Extracted page text data
▽

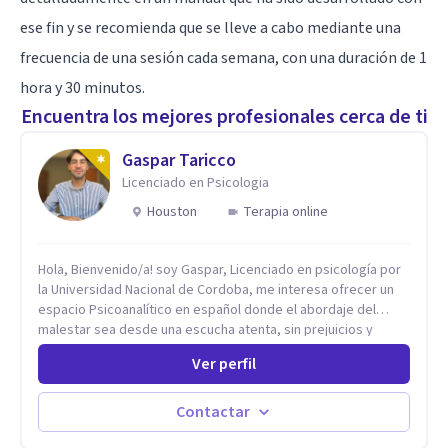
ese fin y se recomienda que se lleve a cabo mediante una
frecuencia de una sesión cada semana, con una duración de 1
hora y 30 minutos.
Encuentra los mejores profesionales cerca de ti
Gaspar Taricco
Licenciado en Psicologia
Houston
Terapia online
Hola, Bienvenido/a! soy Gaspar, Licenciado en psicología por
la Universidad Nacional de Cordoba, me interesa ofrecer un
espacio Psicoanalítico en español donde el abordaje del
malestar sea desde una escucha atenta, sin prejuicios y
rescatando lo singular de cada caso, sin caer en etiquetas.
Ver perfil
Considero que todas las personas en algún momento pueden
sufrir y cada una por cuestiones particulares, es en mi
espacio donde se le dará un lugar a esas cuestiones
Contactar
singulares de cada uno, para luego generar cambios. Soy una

△

Once the pictures are removed, reproduce the remaining entries above exactly.

• ANSWER SECTION:
ese fin y se recomienda que se lleve a cabo mediante una
frecuencia de una sesión cada semana, con una duración de 1
hora y 30 minutos.
Encuentra los mejores profesionales cerca de ti
Gaspar Taricco
Licenciado en Psicologia
Houston
Terapia online
Hola, Bienvenido/a! soy Gaspar, Licenciado en psicología por
la Universidad Nacional de Cordoba, me interesa ofrecer un
espacio Psicoanalítico en español donde el abordaje del
malestar sea desde una escucha atenta, sin prejuicios y
rescatando lo singular de cada caso, sin caer en etiquetas.
Ver perfil
Considero que todas las personas en algún momento pueden
sufrir y cada una por cuestiones particulares, es en mi
espacio donde se le dará un lugar a esas cuestiones
Contactar
singulares de cada uno, para luego generar cambios. Soy una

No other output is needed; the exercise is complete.